しかし、マリンパークは、私たちが出した手紙に返事がないだけではなく、現地では心配する人々に「警察を呼ぶぞ!」と怒鳴り続け、幕でプールを隠し、マスコミの取材も受けない、電話も出ない、一体何がしたかったのでしょうか。営業を再開したい人のすることでしょうか。

純粋にハニーを心配する人々を裏切り続けたのではないですか。

私たちは水族館のイルカショーの問題点の一つとして、引退イルカや、ショー・触れ合いに向かない見捨てられたイルカたちの問題をあぶりだしたかったことがあります。そして、今も和歌山県で行われている追い込み猟からの水族館への野生動物の導入について、ショーを見ている人たちに「ハニーと同じなんだよ!」と問題意識を持ってほしかった。

これは今後も変わらず大きな目標です。ハニーしかかわいそうでない人たちには理解できないのだなと感じることも多々ありましたが、これまでも見えないところで多数のイルカたちが死んできたし、これからも犠牲は続きます。それはイルカショーで儲けたい人たちや、イルカショーを見て慰めを得たい人たちがいるからであって、日本が変わらなければハニーと同じ悲劇は今後も続きます。

しかし今、それとは別に思うのは、このような結果を招いた犬吠埼マリンパークの再開を許してはいけないということです。

そして自治体の立入りを査察レベルに引き上げるために、改正動物愛護法の来年の施行では、犬猫以外の動物にも実効性のある基準の改正が必要です。

毎日新聞にコメントしました

4月4日、毎日新聞朝刊・地方版にPEACEからコメントが載りました。
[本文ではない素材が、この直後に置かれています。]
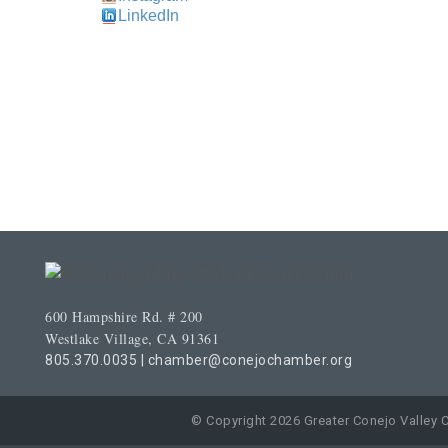
LinkedIn
600 Hampshire Rd. # 200
Westlake Village, CA 91361
805.370.0035
|
chamber@conejochamber.org
© Copyright 2026 Greater Conejo Valley 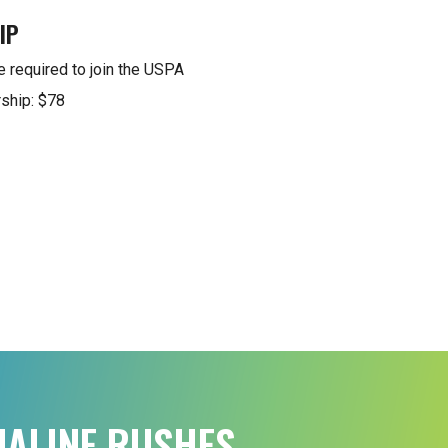
IP
e required to join the USPA
ship: $78
NALINE RUSHES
コメント掲載部分が有料でないと読めませんが、「水族館業界全体の問題だ」とコメントした部分を載せてくださって、画期的なことだと思いました。本当にありがとうございます。

※時系列としては、29日ハニー死亡(獣医師による確認と解剖)、30日に保健所に飼育員が連絡、31日に保健所が現地確認。ただしハニーの死体は見ておらず、話を聞いただけです。

参考

犬吠埼マリンパークのこれまでの経緯については、こちらのページからたどれるようにしてあります。少し雑然としていたので、整理しました。

追記

4月15日 「※補足」としたところを追記しました。